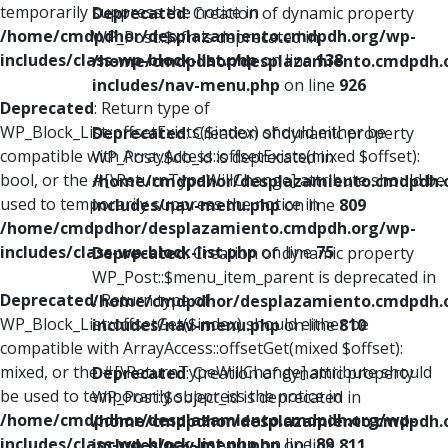
temporarily suppress the notice in
Deprecated
: Creation of dynamic property
/home/cmdpdhor/desplazamiento.cmdpdh.org/wp-
WP_Post::$xfn is deprecated in
includes/class-wp-block-list.php
on line
138
/home/cmdpdhor/desplazamiento.cmdpdh.
includes/nav-menu.php
on line
926
Deprecated
: Return type of
WP_Block_List::offsetExists($index) should either be
Deprecated
: Creation of dynamic property
compatible with ArrayAccess::offsetExists(mixed $offset):
WP_Post::$db_id is deprecated in
bool, or the #[\ReturnTypeWillChange] attribute should be
/home/cmdpdhor/desplazamiento.cmdpdh.
used to temporarily suppress the notice in
includes/nav-menu.php
on line
809
/home/cmdpdhor/desplazamiento.cmdpdh.org/wp-
includes/class-wp-block-list.php
on line
75
Deprecated
: Creation of dynamic property
WP_Post::$menu_item_parent is deprecated in
Deprecated
: Return type of
/home/cmdpdhor/desplazamiento.cmdpdh.
WP_Block_List::offsetGet($index) should either be
includes/nav-menu.php
on line
810
compatible with ArrayAccess::offsetGet(mixed $offset):
mixed, or the #[\ReturnTypeWillChange] attribute should
Deprecated
: Creation of dynamic property
be used to temporarily suppress the notice in
WP_Post::$object_id is deprecated in
/home/cmdpdhor/desplazamiento.cmdpdh.org/wp-
/home/cmdpdhor/desplazamiento.cmdpdh.
includes/class-wp-block-list.php
on line
89
includes/nav-menu.php
on line
811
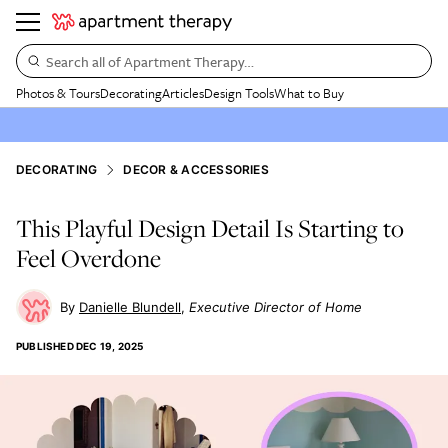
Search all of Apartment Therapy…
Photos & Tours
Decorating
Articles
Design Tools
What to Buy
DECORATING
DECOR & ACCESSORIES
This Playful Design Detail Is Starting to
Feel Overdone
Danielle Blundell
Executive Director of Home
PUBLISHED
DEC 19, 2025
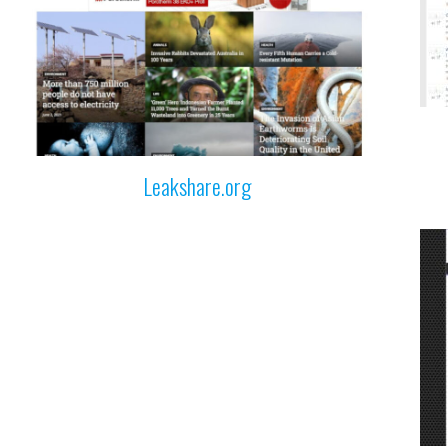
Leakshare.org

◆ ◆ ◆ ◆ ◆

> [Work item]:
Word for word, print the material above, but without its pictures.

> [The answer]:
temporarily suppress the notice in
Deprecated
: Creation of dynamic property
/home/cmdpdhor/desplazamiento.cmdpdh.org/wp-
WP_Post::$xfn is deprecated in
includes/class-wp-block-list.php
on line
138
/home/cmdpdhor/desplazamiento.cmdpdh.
includes/nav-menu.php
on line
926
Deprecated
: Return type of
WP_Block_List::offsetExists($index) should either be
Deprecated
: Creation of dynamic property
compatible with ArrayAccess::offsetExists(mixed $offset):
WP_Post::$db_id is deprecated in
bool, or the #[\ReturnTypeWillChange] attribute should be
/home/cmdpdhor/desplazamiento.cmdpdh.
used to temporarily suppress the notice in
includes/nav-menu.php
on line
809
/home/cmdpdhor/desplazamiento.cmdpdh.org/wp-
includes/class-wp-block-list.php
on line
75
Deprecated
: Creation of dynamic property
WP_Post::$menu_item_parent is deprecated in
Deprecated
: Return type of
/home/cmdpdhor/desplazamiento.cmdpdh.
WP_Block_List::offsetGet($index) should either be
includes/nav-menu.php
on line
810
compatible with ArrayAccess::offsetGet(mixed $offset):
mixed, or the #[\ReturnTypeWillChange] attribute should
Deprecated
: Creation of dynamic property
be used to temporarily suppress the notice in
WP_Post::$object_id is deprecated in
/home/cmdpdhor/desplazamiento.cmdpdh.org/wp-
/home/cmdpdhor/desplazamiento.cmdpdh.
includes/class-wp-block-list.php
on line
89
includes/nav-menu.php
on line
811
Search all of Apartment Therapy…
Photos & Tours
Decorating
Articles
Design Tools
What to Buy
DECORATING
DECOR & ACCESSORIES
This Playful Design Detail Is Starting to
Feel Overdone
Danielle Blundell
Executive Director of Home
PUBLISHED
DEC 19, 2025
Leakshare.org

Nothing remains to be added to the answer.